WHAT TO PRODUCE. Word for word, copy the data that follows and skip its pictures.

(Beginning of MATERIAL SUPPLIED)

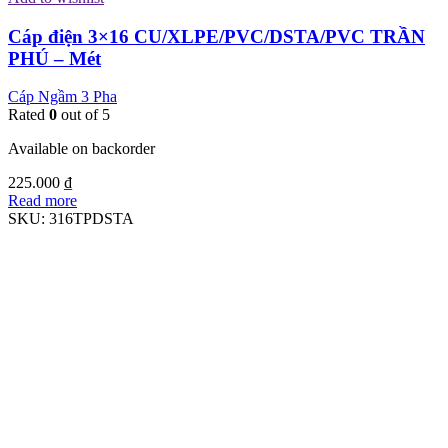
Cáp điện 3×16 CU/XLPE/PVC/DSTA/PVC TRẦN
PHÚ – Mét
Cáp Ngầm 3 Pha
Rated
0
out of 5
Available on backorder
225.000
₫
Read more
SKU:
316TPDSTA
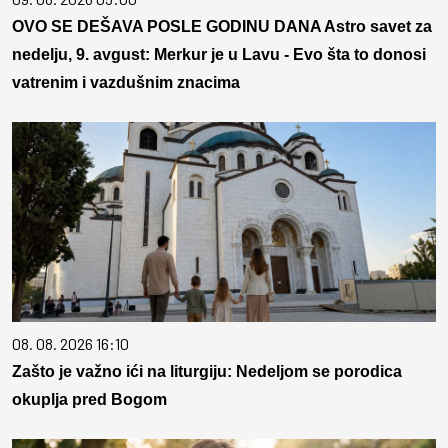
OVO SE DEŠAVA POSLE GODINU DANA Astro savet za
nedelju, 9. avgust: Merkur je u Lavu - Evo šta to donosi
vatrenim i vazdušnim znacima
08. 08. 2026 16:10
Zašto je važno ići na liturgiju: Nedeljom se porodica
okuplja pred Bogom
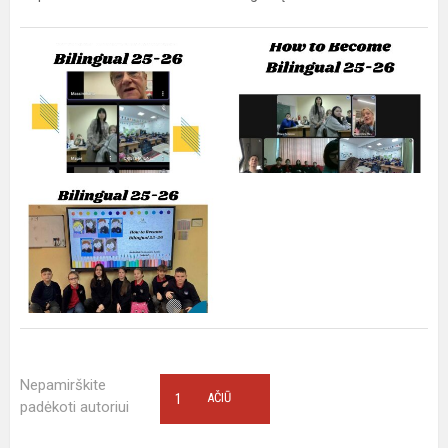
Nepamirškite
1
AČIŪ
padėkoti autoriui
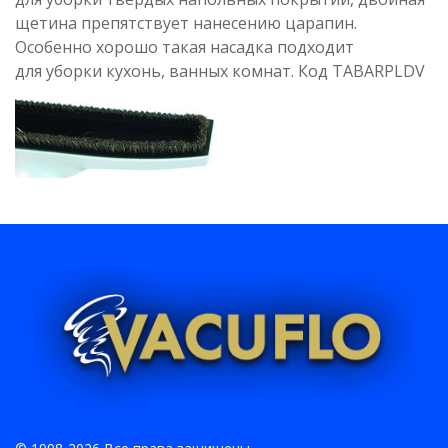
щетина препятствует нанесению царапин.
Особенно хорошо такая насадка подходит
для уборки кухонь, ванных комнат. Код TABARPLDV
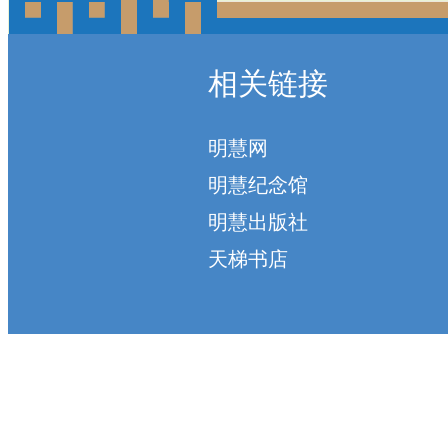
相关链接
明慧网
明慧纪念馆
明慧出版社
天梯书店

(End of MATERIAL SUPPLIED)

TASK OUTPUT.
Cáp điện 3×16 CU/XLPE/PVC/DSTA/PVC TRẦN
PHÚ – Mét
Cáp Ngầm 3 Pha
Rated
0
out of 5
Available on backorder
225.000
₫
Read more
SKU:
316TPDSTA
OVO SE DEŠAVA POSLE GODINU DANA Astro savet za
nedelju, 9. avgust: Merkur je u Lavu - Evo šta to donosi
vatrenim i vazdušnim znacima
08. 08. 2026 16:10
Zašto je važno ići na liturgiju: Nedeljom se porodica
okuplja pred Bogom
Nepamirškite
1
AČIŪ
padėkoti autoriui
щетина препятствует нанесению царапин.
Особенно хорошо такая насадка подходит
для уборки кухонь, ванных комнат. Код TABARPLDV
相关链接
明慧网
明慧纪念馆
明慧出版社
天梯书店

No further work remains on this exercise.